• _ACTIVITY_
A single number is needed: how many lines of the data hold the word "Remote".

Records from a collection
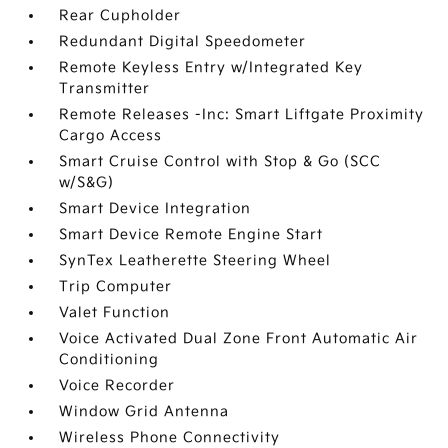
Rear Cupholder
Redundant Digital Speedometer
Remote Keyless Entry w/Integrated Key
Transmitter
Remote Releases -Inc: Smart Liftgate Proximity
Cargo Access
Smart Cruise Control with Stop & Go (SCC
w/S&G)
Smart Device Integration
Smart Device Remote Engine Start
SynTex Leatherette Steering Wheel
Trip Computer
Valet Function
Voice Activated Dual Zone Front Automatic Air
Conditioning
Voice Recorder
Window Grid Antenna
Wireless Phone Connectivity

• _SOLUTION_
3